With some smartphone vendors deciding for the rest of us that we don't need a headphone jack, the time for fast progression on the wireless audio front is needed now. Wireless audio isn't anything new, of course, but it's a technology that's extremely hard to get right. A good wireless solution needs to have decent battery-life, a stable connection, and of course, good audio quality.
Again, wireless audio isn't anything new, but when Apple released its wireless AirPods earbuds (and removed the headphone jack from its iPhone at the same time), it seemed to spur every other vendor to begin taking wireless earbuds seriously. Apple has done well, based on the number of AirPods you'll see in use in public, but wireless buds from other vendors are notably rarer.
Qualcomm hopes to change that very soon. With its new QCC3026 Bluetooth audio system, the company expects many more vendors to join in on the wireless revolution. One of the biggest hurdles any company faces when it comes time to introduce a major new feature is that it doesn't have the capability to do everything itself. That's where Qualcomm comes in; it effectively offers a finished product for a company to tweak to perfectly complement its portfolio.
The QCC3026 SoC is designed to reduce power consumption by 50% vs. the previous generation. It's also designed to deliver superb audio quality, which is important, especially on earbuds that don't last all day long. Oppo becomes the first vendor to adopt the QCC3026 SoC for use with its O-Free wireless earbuds, which complement the company's new Find X flagship.

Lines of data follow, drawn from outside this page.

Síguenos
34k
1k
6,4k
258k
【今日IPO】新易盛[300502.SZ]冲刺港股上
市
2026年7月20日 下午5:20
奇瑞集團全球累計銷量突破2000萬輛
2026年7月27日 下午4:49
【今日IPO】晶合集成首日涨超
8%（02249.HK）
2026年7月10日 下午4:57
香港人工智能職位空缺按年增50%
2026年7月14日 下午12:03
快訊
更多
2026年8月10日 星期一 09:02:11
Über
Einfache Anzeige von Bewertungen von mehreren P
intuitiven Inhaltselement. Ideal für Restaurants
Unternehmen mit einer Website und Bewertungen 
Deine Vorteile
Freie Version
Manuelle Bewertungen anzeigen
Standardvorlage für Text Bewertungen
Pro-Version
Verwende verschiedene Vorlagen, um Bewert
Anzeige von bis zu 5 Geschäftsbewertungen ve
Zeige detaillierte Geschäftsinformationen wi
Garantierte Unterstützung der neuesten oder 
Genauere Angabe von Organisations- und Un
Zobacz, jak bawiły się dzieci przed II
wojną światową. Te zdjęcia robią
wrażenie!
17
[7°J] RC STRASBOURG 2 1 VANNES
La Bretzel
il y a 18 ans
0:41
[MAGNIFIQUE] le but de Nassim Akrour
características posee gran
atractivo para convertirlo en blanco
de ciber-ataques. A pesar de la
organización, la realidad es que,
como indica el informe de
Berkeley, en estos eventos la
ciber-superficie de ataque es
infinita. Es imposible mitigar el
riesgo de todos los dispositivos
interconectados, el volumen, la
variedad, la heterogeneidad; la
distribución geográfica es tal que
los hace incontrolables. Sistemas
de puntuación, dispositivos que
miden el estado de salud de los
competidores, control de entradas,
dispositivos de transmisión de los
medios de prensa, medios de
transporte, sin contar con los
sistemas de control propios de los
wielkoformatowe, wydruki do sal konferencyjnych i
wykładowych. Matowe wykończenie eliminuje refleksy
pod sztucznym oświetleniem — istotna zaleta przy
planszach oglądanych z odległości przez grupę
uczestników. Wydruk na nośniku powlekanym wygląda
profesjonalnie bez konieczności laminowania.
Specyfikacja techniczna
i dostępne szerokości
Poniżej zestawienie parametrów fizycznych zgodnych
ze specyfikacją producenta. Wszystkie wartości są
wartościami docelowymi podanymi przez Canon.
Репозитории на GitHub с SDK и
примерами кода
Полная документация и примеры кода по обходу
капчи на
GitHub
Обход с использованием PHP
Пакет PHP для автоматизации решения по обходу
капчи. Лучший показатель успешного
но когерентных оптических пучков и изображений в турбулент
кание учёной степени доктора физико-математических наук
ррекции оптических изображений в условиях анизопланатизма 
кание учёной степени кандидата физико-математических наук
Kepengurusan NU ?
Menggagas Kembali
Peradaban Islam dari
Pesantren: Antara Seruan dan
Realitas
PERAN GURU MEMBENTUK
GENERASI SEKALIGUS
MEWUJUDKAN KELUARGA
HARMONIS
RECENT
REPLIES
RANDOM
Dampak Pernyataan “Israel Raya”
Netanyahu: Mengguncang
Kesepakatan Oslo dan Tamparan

Oppo's Find X flagship smartphone
At ¥699 (~$100 USD), these O-Free earbuds are priced reasonably for a quality solution. OnePlus in recent months released a $69 pair of wireless earbuds called Bullets Wireless, also based on a Qualcomm SoC, which are allegedly good for their price, but audiophiles are going to yearn for more - such as a QCC3026 solution.
For us consumers, this is a good progression. It means we'll see more quality wireless audio solutions for our phones coming out this year, and along the way, those solutions should only continue to get better. If only they could do something about the battery-life which can be measured in the low single digits!